▶ **Task to carry out**
Return every line of the data below that includes the string "Jobs".

Transcribed page contents
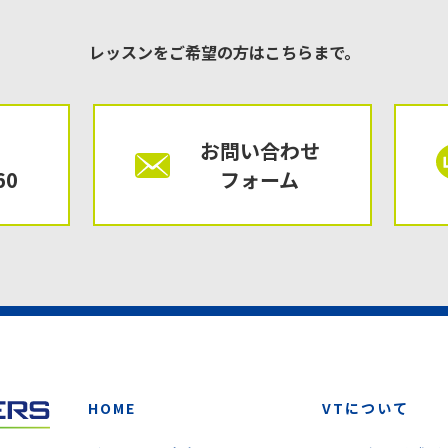
レッスンをご希望の方はこちらまで。
お問い合わせ
60
フォーム
HOME
VTについて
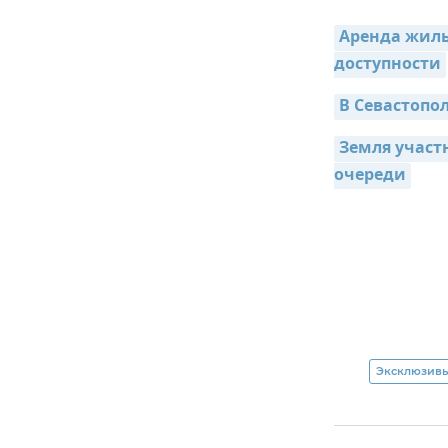
Аренда жилья
доступности
В Севастопо
Земля участ
очереди
Эксклюзивы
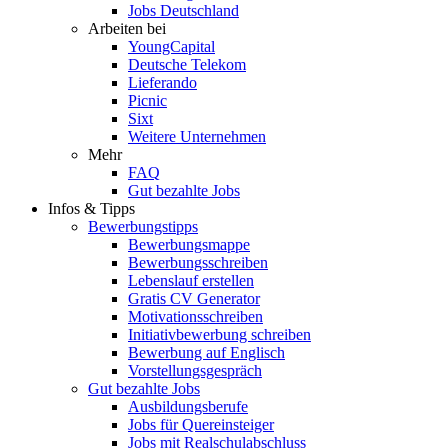
Jobs Deutschland
Arbeiten bei
YoungCapital
Deutsche Telekom
Lieferando
Picnic
Sixt
Weitere Unternehmen
Mehr
FAQ
Gut bezahlte Jobs
Infos & Tipps
Bewerbungstipps
Bewerbungsmappe
Bewerbungsschreiben
Lebenslauf erstellen
Gratis CV Generator
Motivationsschreiben
Initiativbewerbung schreiben
Bewerbung auf Englisch
Vorstellungsgespräch
Gut bezahlte Jobs
Ausbildungsberufe
Jobs für Quereinsteiger
Jobs mit Realschulabschluss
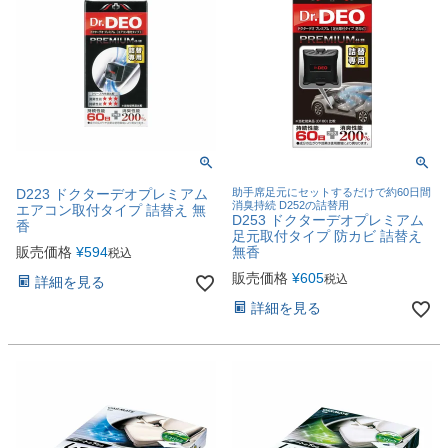
D223 ドクターデオプレミアム
助手席足元にセットするだけで約60日間
消臭持続 D252の詰替用
エアコン取付タイプ 詰替え 無
D253 ドクターデオプレミアム
香
足元取付タイプ 防カビ 詰替え
販売価格
¥
594
無香
税込
販売価格
¥
605
税込
詳細を見る
詳細を見る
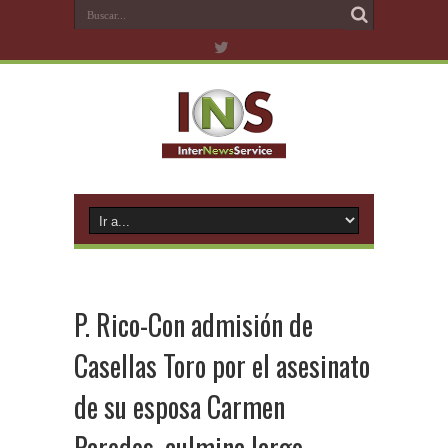
P. Rico-Con admisión de
Casellas Toro por el asesinato
de su esposa Carmen
Paredes, culmina largo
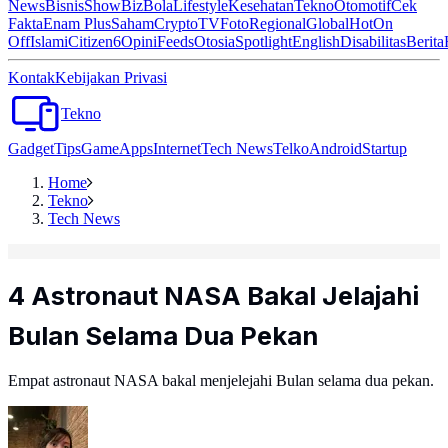
News
Bisnis
ShowBiz
Bola
Lifestyle
Kesehatan
Tekno
Otomotif
Cek
Fakta
Enam Plus
Saham
Crypto
TV
Foto
Regional
Global
Hot
On
Off
Islami
Citizen6
Opini
Feeds
Otosia
Spotlight
English
Disabilitas
Berita
Kontak
Kebijakan Privasi
Tekno
Gadget
Tips
Game
Apps
Internet
Tech News
Telko
Android
Startup
Home
Tekno
Tech News
4 Astronaut NASA Bakal Jelajahi
Bulan Selama Dua Pekan
Empat astronaut NASA bakal menjelejahi Bulan selama dua pekan.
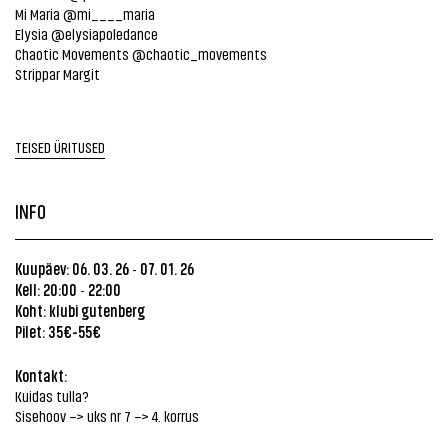
Mi Maria @mi____maria
Elysia @elysiapoledance
Chaotic Movements @chaotic_movements
Strippar Margit
TEISED ÜRITUSED
INFO
Kuupäev: 06. 03. 26
07. 01. 26
-
Kell: 20:00
22:00
-
Koht:
klubi gutenberg
Pilet: 35€-55€
Kontakt:
Kuidas tulla?
Sisehoov –> uks nr 7 –> 4. korrus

▶ **Output for this exercise**
Jobs Deutschland
Gut bezahlte Jobs
Gut bezahlte Jobs
Jobs für Quereinsteiger
Jobs mit Realschulabschluss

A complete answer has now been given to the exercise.